Typically one of the goals of moving to a cloud database deployment is to avoid or get rid of proprietary vendor databases that lock the business into long term contracts. One of the foundations of moving to the cloud is agility. Agility allows for the portability of the database from on-premise to AWS to Azure or even switching in between without major changes to the underlying applications and the underlying database. The goal is to not abstract too far from the database the user knows and loves - something that looks and feels like PostgreSQL but does not actually behave like PostgreSQL can be very hard for DBaaS customers to utilize. It is preferable and recommended to build a control plane around a close-to-open-source PostgreSQL and provide consumers the database that they are used to utilizing. (Aurora vs Community)
Governance and Security
Governance and Security should be at the forefront of any “as a service” model and to be effective, can not be an afterthought tacked onto the end of the project. “Governance” refers to the opportunity for multiple roles for individuals to interact with the service - some users may be able to connect to a database, but not provision a new database; some users may be able to scale a database but not delete a database. The DBaaS management interface should provide functionality to limit the actions of certain users, and audit the actions of all users. Security does not just mean patching the DB and the OS with the latest security patches. It must also be able to limit the blast radius of a potential security compromise such as implementing network segmentation or OS-level controls to limit potential virtual machine escapes, etc. This dictates that threat modeling and other standard processes are extremely important to take into account when designing a DBaaS. Control plane security is also extremely important. If the control plane is compromised, all database instances on the platform are effectively compromised as well.

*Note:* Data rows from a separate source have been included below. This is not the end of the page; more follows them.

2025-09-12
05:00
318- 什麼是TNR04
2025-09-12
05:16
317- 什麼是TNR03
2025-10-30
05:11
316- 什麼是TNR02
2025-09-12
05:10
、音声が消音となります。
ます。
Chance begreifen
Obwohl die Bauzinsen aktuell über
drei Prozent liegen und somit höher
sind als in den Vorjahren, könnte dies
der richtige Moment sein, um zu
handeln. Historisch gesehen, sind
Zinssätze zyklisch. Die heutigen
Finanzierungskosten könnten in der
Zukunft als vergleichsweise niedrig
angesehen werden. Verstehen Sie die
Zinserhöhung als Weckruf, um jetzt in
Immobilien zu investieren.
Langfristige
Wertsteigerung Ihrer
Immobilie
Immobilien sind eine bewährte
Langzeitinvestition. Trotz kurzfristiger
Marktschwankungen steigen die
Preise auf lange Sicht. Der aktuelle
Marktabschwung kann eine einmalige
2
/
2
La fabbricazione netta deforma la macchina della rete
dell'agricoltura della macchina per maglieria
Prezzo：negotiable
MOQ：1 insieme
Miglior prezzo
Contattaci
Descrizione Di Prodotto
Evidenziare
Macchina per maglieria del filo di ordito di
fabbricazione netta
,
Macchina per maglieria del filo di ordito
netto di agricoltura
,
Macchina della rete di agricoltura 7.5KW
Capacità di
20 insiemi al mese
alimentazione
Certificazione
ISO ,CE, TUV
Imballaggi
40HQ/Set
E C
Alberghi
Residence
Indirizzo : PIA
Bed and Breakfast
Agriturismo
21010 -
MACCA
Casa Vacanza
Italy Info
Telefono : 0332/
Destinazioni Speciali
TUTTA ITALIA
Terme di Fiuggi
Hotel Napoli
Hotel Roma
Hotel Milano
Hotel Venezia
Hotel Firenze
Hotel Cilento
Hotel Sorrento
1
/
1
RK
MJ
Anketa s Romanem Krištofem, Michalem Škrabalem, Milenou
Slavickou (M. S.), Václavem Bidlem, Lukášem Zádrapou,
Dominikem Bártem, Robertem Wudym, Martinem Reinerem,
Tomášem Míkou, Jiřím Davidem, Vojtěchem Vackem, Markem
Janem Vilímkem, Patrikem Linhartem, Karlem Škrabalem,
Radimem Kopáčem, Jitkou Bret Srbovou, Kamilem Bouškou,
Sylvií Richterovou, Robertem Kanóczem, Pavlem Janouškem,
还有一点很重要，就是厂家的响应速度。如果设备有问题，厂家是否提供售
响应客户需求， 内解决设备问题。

In conclusion, creating a Database as a Service from scratch requires a significant amount of effort to establish the required infrastructure and architecture to support the control plane, self-service and on-demand, resource pooling, rapid elasticity, and shared responsibility capabilities while trying to avoid vendor lock-in and implementing governance and security as a cornerstone of a Database as as Service offering. We believe our BigAnimal Database as a Service provides all of these characteristics and capabilities to organizations out of the box.